▶ [LISTED RECORDS]:
<<<<
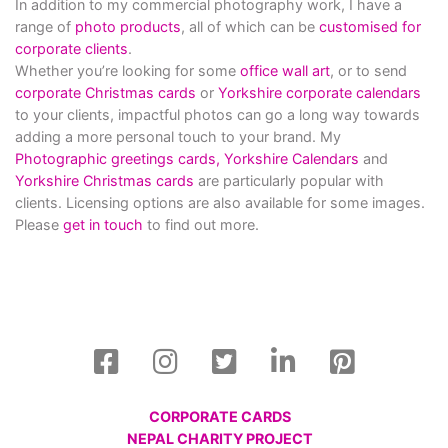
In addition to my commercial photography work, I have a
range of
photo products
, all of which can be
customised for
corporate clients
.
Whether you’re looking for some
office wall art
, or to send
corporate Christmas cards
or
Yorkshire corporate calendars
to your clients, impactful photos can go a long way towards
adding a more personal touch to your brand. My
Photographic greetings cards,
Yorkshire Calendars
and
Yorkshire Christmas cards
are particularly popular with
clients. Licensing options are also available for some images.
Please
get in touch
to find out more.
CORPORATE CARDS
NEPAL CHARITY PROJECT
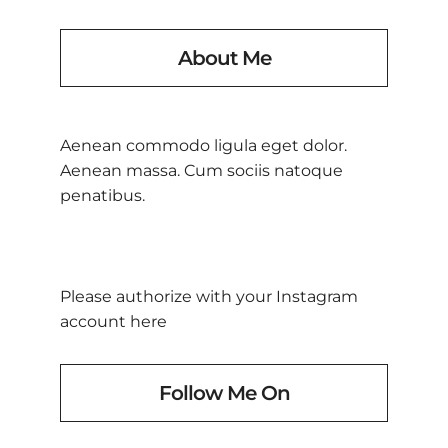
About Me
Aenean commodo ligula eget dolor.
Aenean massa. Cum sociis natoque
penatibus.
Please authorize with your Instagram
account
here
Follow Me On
>>>>
▶ [WORK TASK]:
Please copy each line of the records above in which the word "touch" can be found.

▶ [EXERCISE ANSWER]:
adding a more personal touch to your brand. My
get in touch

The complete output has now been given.